Always goes above and beyond for students.
Professor David Lain is Professor of Work and Ageing at Newcastle University Business School, affiliated with the Leadership, Work and Organisation subject group. He serves as Subject Group Head for Leadership, Work and Organisation and co-leads the Work, Employment and HRM Research Community (WEHRM) with Professor Susan Kirk. This interdisciplinary community emphasizes sociological and critical perspectives on work and employment studies, employee relations, human resource management, careers, and learning. Lain's research centers on the organisation, management, and experience of work in later life, particularly older workers' employment participation, retirement transitions, precarity, and extended working lives. His investigations explore how job quality, household dynamics, welfare policies, and neoliberal contexts shape insecurities and risks for older workers across the UK, USA, and Europe.

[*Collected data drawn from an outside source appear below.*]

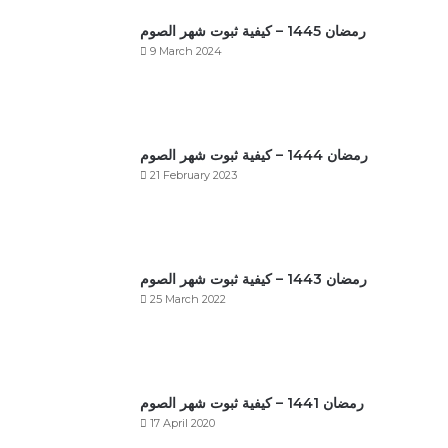
رمضان 1445 – كيفية ثبوت شهر الصوم
9 March 2024
رمضان 1444 – كيفية ثبوت شهر الصوم
21 February 2023
رمضان 1443 – كيفية ثبوت شهر الصوم
25 March 2022
رمضان 1441 – كيفية ثبوت شهر الصوم
17 April 2020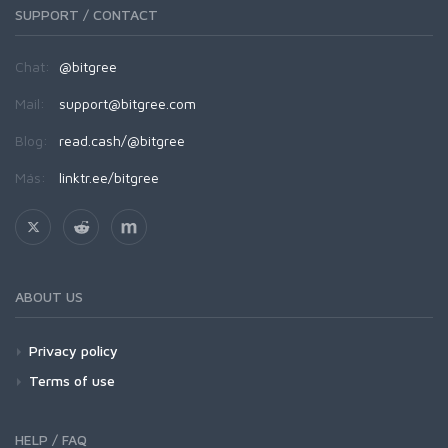
SUPPORT / CONTACT
Chat:
@bitgree
Mail:
support@bitgree.com
Blog:
read.cash/@bitgree
Más:
linktr.ee/bitgree
ABOUT US
Privacy policy
Terms of use
HELP / FAQ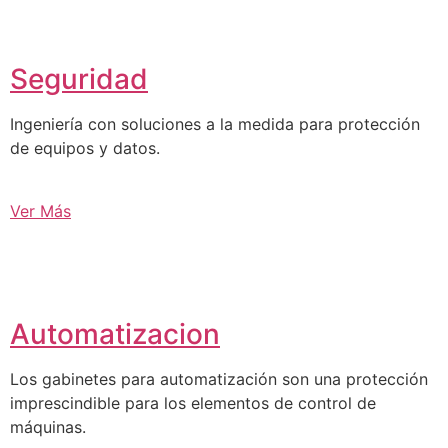
Seguridad
Ingeniería con soluciones a la medida para protección
de equipos y datos.
Ver Más
Automatizacion
Los gabinetes para automatización son una protección
imprescindible para los elementos de control de
máquinas.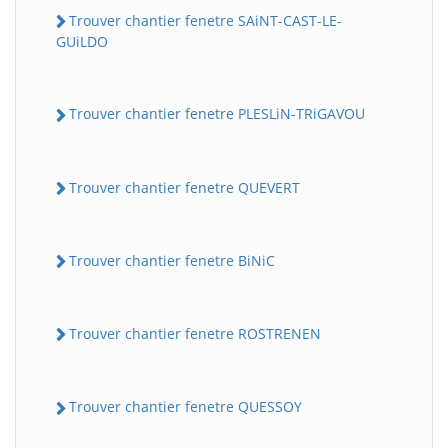
Trouver chantier fenetre SAiNT-CAST-LE-
GUiLDO
Trouver chantier fenetre PLESLiN-TRiGAVOU
Trouver chantier fenetre QUEVERT
Trouver chantier fenetre BiNiC
Trouver chantier fenetre ROSTRENEN
Trouver chantier fenetre QUESSOY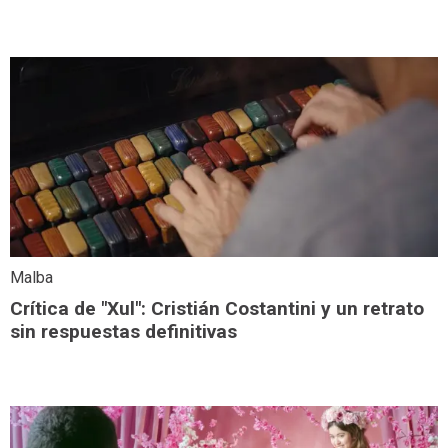
Malba
Crítica de "Xul": Cristián Costantini y un retrato
sin respuestas definitivas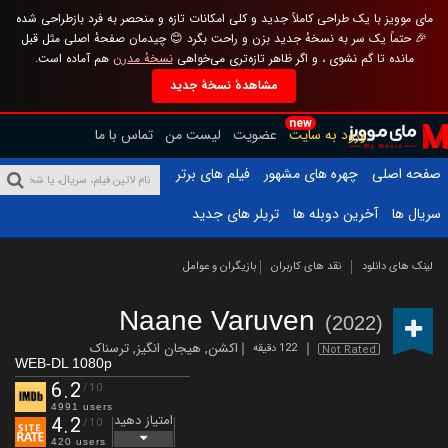
مای موویز با یک طراحی کاملاً جدید و کلی امکانات تازه و منحصر به فرد بازطراحی شده
🎉 حتماً یک سر به نسخهٔ جدید بزن و راحت بگرد 😊 چیدمان صفحهٔ اصلی مثل قبل
مانده تا گم نشوی ، و اگر ظاهر تازه‌تری می‌خواهی
نسخهٔ مدرن
هم آماده است.
مشاهدهٔ نسخهٔ جدید
new
ورود به سایت
عضویت
لیست من
تماس با ما
صفحه اصلی
چهره های مشهور
فیلم های برتر
سریال ها
آخرین دوبله ها
تریلر های جدید
لینک های دانلود
نقد های کاربران
بازیگران و عوامل
Naane Varuven
(2022)
اکشن
,
هیجان انگیز
,
ترسناک
122 دقیقه
Not Rated
WEB-DL 1080p
6.2
/10
4991 users
امتیاز دهید
4.2
/10
420 users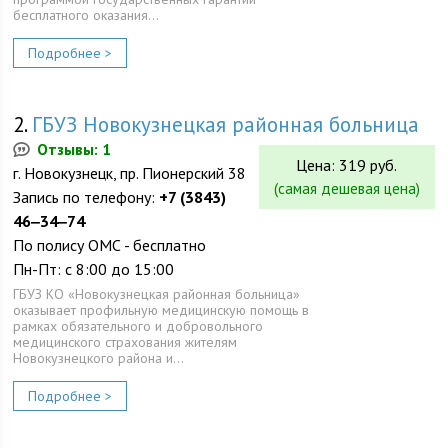
бесплатного оказания…
Подробнее >
2.
ГБУЗ Новокузнецкая районная больница
Отзывы: 1
Цена: 319 руб.
г. Новокузнецк, пр. Пионерский 38
(самая дешевая цена)
Запись по телефону:
+7 (3843)
46‒34‒74
По полису ОМС - бесплатно
Пн-Пт: с 8:00 до 15:00
ГБУЗ КО «Новокузнецкая районная больница»
оказывает профильную медицинскую помощь в
рамках обязательного и добровольного
медицинского страхования жителям
Новокузнецкого района и…
Подробнее >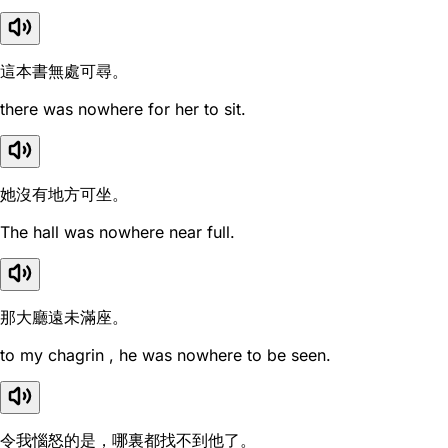
這本書無處可尋。
there was nowhere for her to sit.
她沒有地方可坐。
The hall was nowhere near full.
那大廳遠未滿座。
to my chagrin , he was nowhere to be seen.
令我惱怒的是，哪裏都找不到他了。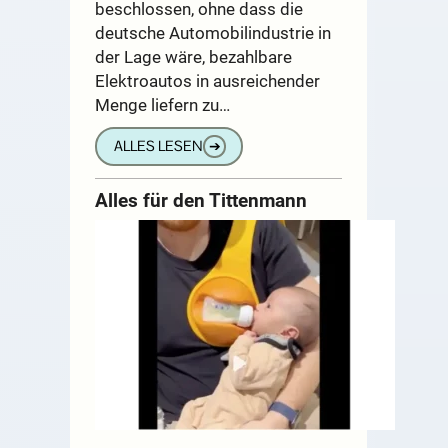
beschlossen, ohne dass die
deutsche Automobilindustrie in
der Lage wäre, bezahlbare
Elektroautos in ausreichender
Menge liefern zu…
ALLES LESEN
➔
Alles für den Tittenmann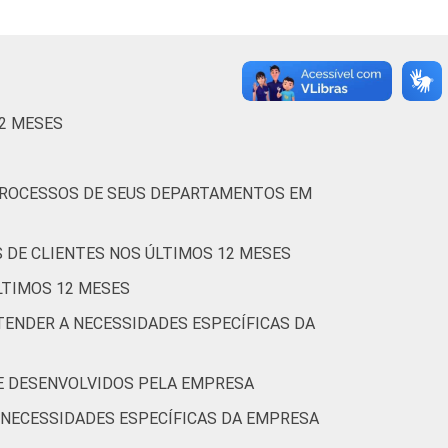
37
62
0
0
27
71
1
0
12 MESES
(Cetic.br), Pesquisa sobre o uso das
-das-tabelas-de-resultados-da-pesquisa-tic-
 PROCESSOS DE SEUS DEPARTAMENTOS EM
 DE CLIENTES NOS ÚLTIMOS 12 MESES
LTIMOS 12 MESES
ENDER A NECESSIDADES ESPECÍFICAS DA
E DESENVOLVIDOS PELA EMPRESA
 NECESSIDADES ESPECÍFICAS DA EMPRESA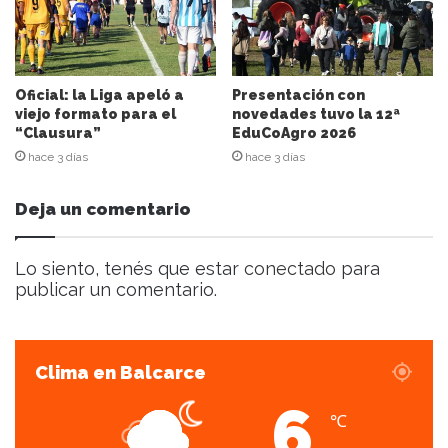
r
r
e
o
e
Oficial: la Liga apeló a
Presentación con
l
viejo formato para el
novedades tuvo la 12ª
“Clausura”
EduCoAgro 2026
e
c
hace 3 días
hace 3 días
t
r
Deja un comentario
ó
n
i
Lo siento, tenés que estar
conectado
para
c
publicar un comentario.
o
Clima en Balcarce
6
℃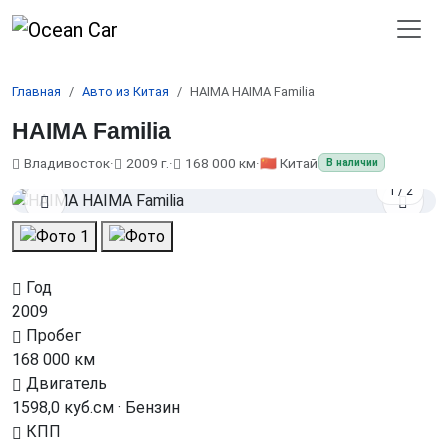
Главная
Авто из Китая
HAIMA HAIMA Familia
HAIMA Familia
Владивосток
·
2009 г.
·
168 000 км
·
🇨🇳 Китай
В наличии
1
/
2
Год
2009
Пробег
168 000 км
Двигатель
1598,0 куб.см · Бензин
КПП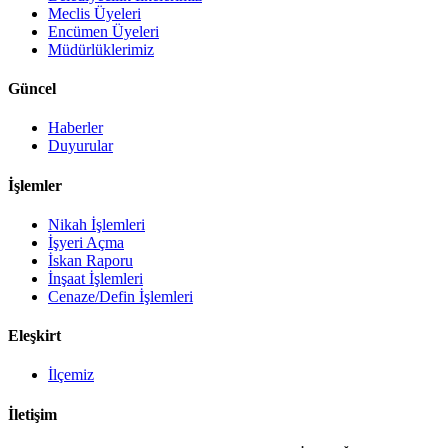
Meclis Üyeleri
Encümen Üyeleri
Müdürlüklerimiz
Güncel
Haberler
Duyurular
İşlemler
Nikah İşlemleri
İşyeri Açma
İskan Raporu
İnşaat İşlemleri
Cenaze/Defin İşlemleri
Eleşkirt
İlçemiz
İletişim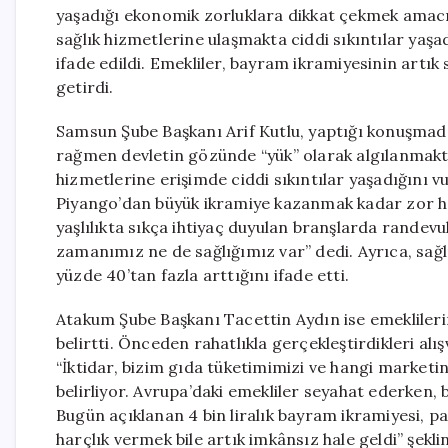
yaşadığı ekonomik zorluklara dikkat çekmek amacıy
sağlık hizmetlerine ulaşmakta ciddi sıkıntılar yaşad
ifade edildi. Emekliler, bayram ikramiyesinin artık
getirdi.
Samsun Şube Başkanı Arif Kutlu, yaptığı konuşmada
rağmen devletin gözünde “yük” olarak algılanmaktan 
hizmetlerine erişimde ciddi sıkıntılar yaşadığını v
Piyango’dan büyük ikramiye kazanmak kadar zor hal
yaşlılıkta sıkça ihtiyaç duyulan branşlarda randevu
zamanımız ne de sağlığımız var” dedi. Ayrıca, sağl
yüzde 40’tan fazla arttığını ifade etti.
Atakum Şube Başkanı Tacettin Aydın ise emeklileri
belirtti. Önceden rahatlıkla gerçekleştirdikleri alış
“İktidar, bizim gıda tüketimimizi ve hangi marketi
belirliyor. Avrupa’daki emekliler seyahat ederken, b
Bugün açıklanan 4 bin liralık bayram ikramiyesi, 
harçlık vermek bile artık imkânsız hale geldi” şekl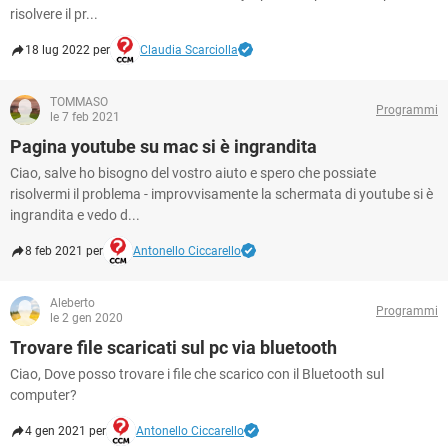
risolvere il pr...
18 lug 2022 per
Claudia Scarciolla
TOMMASO
Programmi
le 7 feb 2021
Pagina youtube su mac si è ingrandita
Ciao, salve ho bisogno del vostro aiuto e spero che possiate
risolvermi il problema - improvvisamente la schermata di youtube si è
ingrandita e vedo d...
8 feb 2021 per
Antonello Ciccarello
Aleberto
Programmi
le 2 gen 2020
Trovare file scaricati sul pc via bluetooth
Ciao, Dove posso trovare i file che scarico con il Bluetooth sul
computer?
4 gen 2021 per
Antonello Ciccarello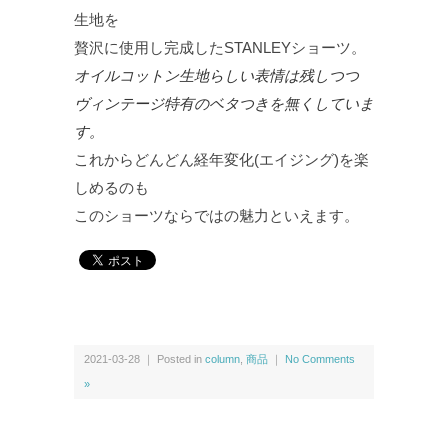
生地を
贅沢に使用し完成したSTANLEYショーツ。
オイルコットン生地らしい表情は残しつつ
ヴィンテージ特有のベタつきを無くしていま
す。
これからどんどん経年変化(エイジング)を楽
しめるのも
このショーツならではの魅力といえます。
2021-03-28 ｜ Posted in
column
,
商品
｜
No Comments
»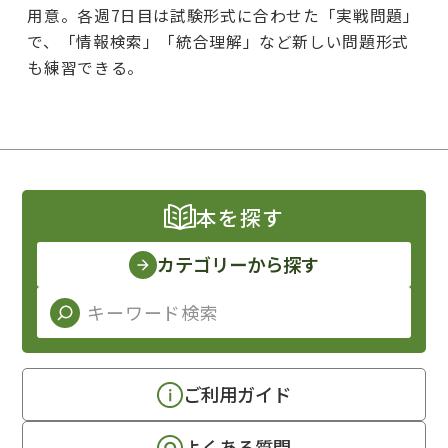
用意。各週7日目は試験形式に合わせた「実戦問題」
で、「情報検索」「統合理解」など新しい問題形式
も練習できる。
本を探す
カテゴリーから探す
ご利用ガイド
よくある質問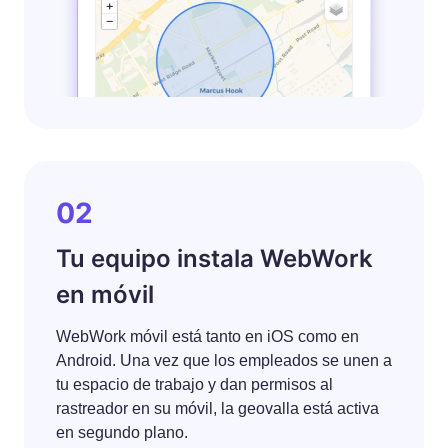
02
Tu equipo instala WebWork
en móvil
WebWork móvil está tanto en iOS como en
Android. Una vez que los empleados se unen a
tu espacio de trabajo y dan permisos al
rastreador en su móvil, la geovalla está activa
en segundo plano.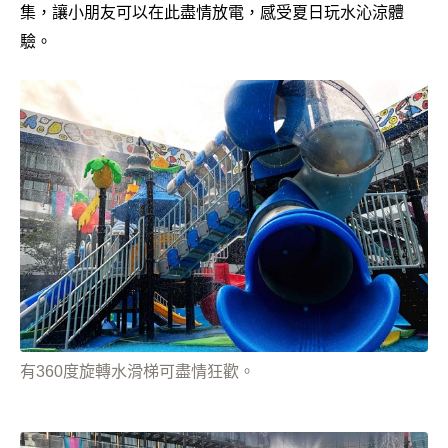
集，讓小朋友可以在此盡情放電，感受夏日玩水沁涼體
驗。
有360度旋轉水滑梯可盡情狂歡。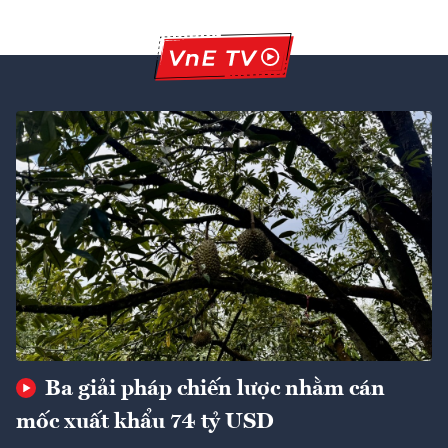
Ba giải pháp chiến lược nhằm cán
mốc xuất khẩu 74 tỷ USD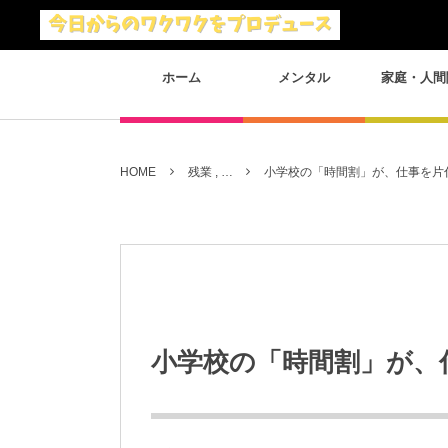
ホーム
メンタル
家庭・人間
HOME
残業 , …
小学校の「時間割」が、仕事を片
小学校の「時間割」が、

Lain has produced influential publications advancing knowledge in ageing and employment. Key works include his monograph Reconstructing Retirement: Work and Welfare in the UK and USA (Policy Press, 2018), which examines evolving retirement amid welfare reforms, and the edited volume Older Workers in Transition: European Experiences in a Neoliberal Era (Bristol University Press, 2022). Prominent articles feature Understanding older worker precarity: the intersecting domains of jobs, households and the welfare state (Ageing & Society, 2019, 135 citations), Precarity and ageing: Understanding insecurity and risk in later life (2020, 104 citations), and Extended Work Lives and the Rediscovery of the 'Disadvantaged' Older Worker (2019). Recent contributions address employer responses to older workforce health needs (2024), future health and care workforce pipelines (2025), and job redeployment for older local government workers (2022). As Series Editor for Bristol University Press's Rethinking Work, Ageing and Retirement series, Lain shapes scholarly discourse. His research informs policy through partnerships with ESRC, OECD, European Commission, CIPD, HM Treasury, and regional authorities, influencing debates on healthy ageing, workforce sustainability, and inequality reduction.